- Born: Norman A. Vilsack Frauenheim October 29, 1897 Pittsburgh, Pennsylvania, U.S.
- Died: November 18, 1989 (aged 92)
- Occupations: Pianist, educator
- Instrument: Piano

= Norman Frauenheim =

Norman A. Vilsack Frauenheim, (October 29, 1897 - November 18, 1989), was an American pianist and music teacher. For many decades he was acclaimed for his performances in America and Europe. He is also remembered by his many students for imparting the style of his own famous teachers and for outstanding guidance with their repertoires.

==Family==
Born in Pittsburgh, Pennsylvania, on October 29, 1897, Norman Frauenheim was the fifth of the seven children of Edward J. and Antoinette Marie “Nettie” Vilsack Frauenheim, whose parents were the co-founders of the Pittsburgh Brewing Company. Their families were prominent in early Pittsburgh society through their involvement in industry, banking and philanthropies.

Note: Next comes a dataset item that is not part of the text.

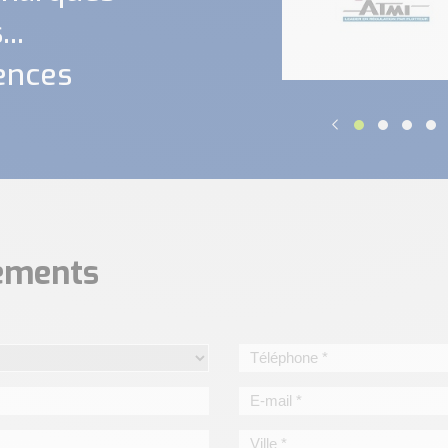
..
ences
nements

==Musical training and career==
Norman Frauenheim attended the prestigious Shady Side Academy in Pittsburgh and Fordham University. He served briefly in the United States Navy in World War I. He studied music in Paris in the 1920s and subsequently studied with Ignacy Jan Paderewski. He was also a student for many years of Zygmunt Stojowski.

Frauenheim made concert tours in France, Spain and Great Britain, including command performances for royalty. His American debut was in 1926 at Town Hall New York City. Across the next five years he performed often in several American cities.

Early in his career he was a soloist with the National Symphony Orchestra under the direction of Antonia Brica, the first American female conductor. He was a close friend of Guiomar Novaes, the famous Brazilian pianist who also studied under Stojowski. From the decade of the late 1920s to late 1930s he lived and performed in New York City and Pittsburgh. He performed at Carnegie Hall in 1946.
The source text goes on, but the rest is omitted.